Saved data entries
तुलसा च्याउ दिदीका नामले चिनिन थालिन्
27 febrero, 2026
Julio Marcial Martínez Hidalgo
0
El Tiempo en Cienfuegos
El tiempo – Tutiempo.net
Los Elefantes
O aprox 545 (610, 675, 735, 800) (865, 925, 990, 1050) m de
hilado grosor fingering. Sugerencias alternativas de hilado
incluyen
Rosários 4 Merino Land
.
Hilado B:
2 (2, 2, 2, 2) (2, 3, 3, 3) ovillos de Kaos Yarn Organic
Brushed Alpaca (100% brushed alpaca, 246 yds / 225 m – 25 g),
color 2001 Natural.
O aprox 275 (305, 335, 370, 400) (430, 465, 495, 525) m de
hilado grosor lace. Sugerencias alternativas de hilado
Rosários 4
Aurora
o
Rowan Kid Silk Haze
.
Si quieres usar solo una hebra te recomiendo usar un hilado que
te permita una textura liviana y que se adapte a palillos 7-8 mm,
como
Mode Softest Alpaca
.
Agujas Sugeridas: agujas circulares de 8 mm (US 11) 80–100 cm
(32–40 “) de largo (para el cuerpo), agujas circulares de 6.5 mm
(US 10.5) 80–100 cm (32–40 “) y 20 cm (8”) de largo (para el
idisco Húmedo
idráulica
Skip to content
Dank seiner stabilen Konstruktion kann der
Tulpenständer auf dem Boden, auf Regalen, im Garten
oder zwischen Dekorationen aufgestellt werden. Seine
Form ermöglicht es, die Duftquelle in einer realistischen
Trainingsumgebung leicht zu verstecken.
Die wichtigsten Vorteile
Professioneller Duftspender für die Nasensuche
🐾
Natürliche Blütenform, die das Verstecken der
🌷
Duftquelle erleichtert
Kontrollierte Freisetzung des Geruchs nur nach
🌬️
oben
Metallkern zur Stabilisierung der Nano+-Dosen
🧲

### Try it
Every record should be repeated exactly; please leave none out.

### Response
तुलसा च्याउ दिदीका नामले चिनिन थालिन्
27 febrero, 2026
Julio Marcial Martínez Hidalgo
0
El Tiempo en Cienfuegos
El tiempo – Tutiempo.net
Los Elefantes
O aprox 545 (610, 675, 735, 800) (865, 925, 990, 1050) m de
hilado grosor fingering. Sugerencias alternativas de hilado
incluyen
Rosários 4 Merino Land
.
Hilado B:
2 (2, 2, 2, 2) (2, 3, 3, 3) ovillos de Kaos Yarn Organic
Brushed Alpaca (100% brushed alpaca, 246 yds / 225 m – 25 g),
color 2001 Natural.
O aprox 275 (305, 335, 370, 400) (430, 465, 495, 525) m de
hilado grosor lace. Sugerencias alternativas de hilado
Rosários 4
Aurora
o
Rowan Kid Silk Haze
.
Si quieres usar solo una hebra te recomiendo usar un hilado que
te permita una textura liviana y que se adapte a palillos 7-8 mm,
como
Mode Softest Alpaca
.
Agujas Sugeridas: agujas circulares de 8 mm (US 11) 80–100 cm
(32–40 “) de largo (para el cuerpo), agujas circulares de 6.5 mm
(US 10.5) 80–100 cm (32–40 “) y 20 cm (8”) de largo (para el
idisco Húmedo
idráulica
Skip to content
Dank seiner stabilen Konstruktion kann der
Tulpenständer auf dem Boden, auf Regalen, im Garten
oder zwischen Dekorationen aufgestellt werden. Seine
Form ermöglicht es, die Duftquelle in einer realistischen
Trainingsumgebung leicht zu verstecken.
Die wichtigsten Vorteile
Professioneller Duftspender für die Nasensuche
🐾
Natürliche Blütenform, die das Verstecken der
🌷
Duftquelle erleichtert
Kontrollierte Freisetzung des Geruchs nur nach
🌬️
oben
Metallkern zur Stabilisierung der Nano+-Dosen
🧲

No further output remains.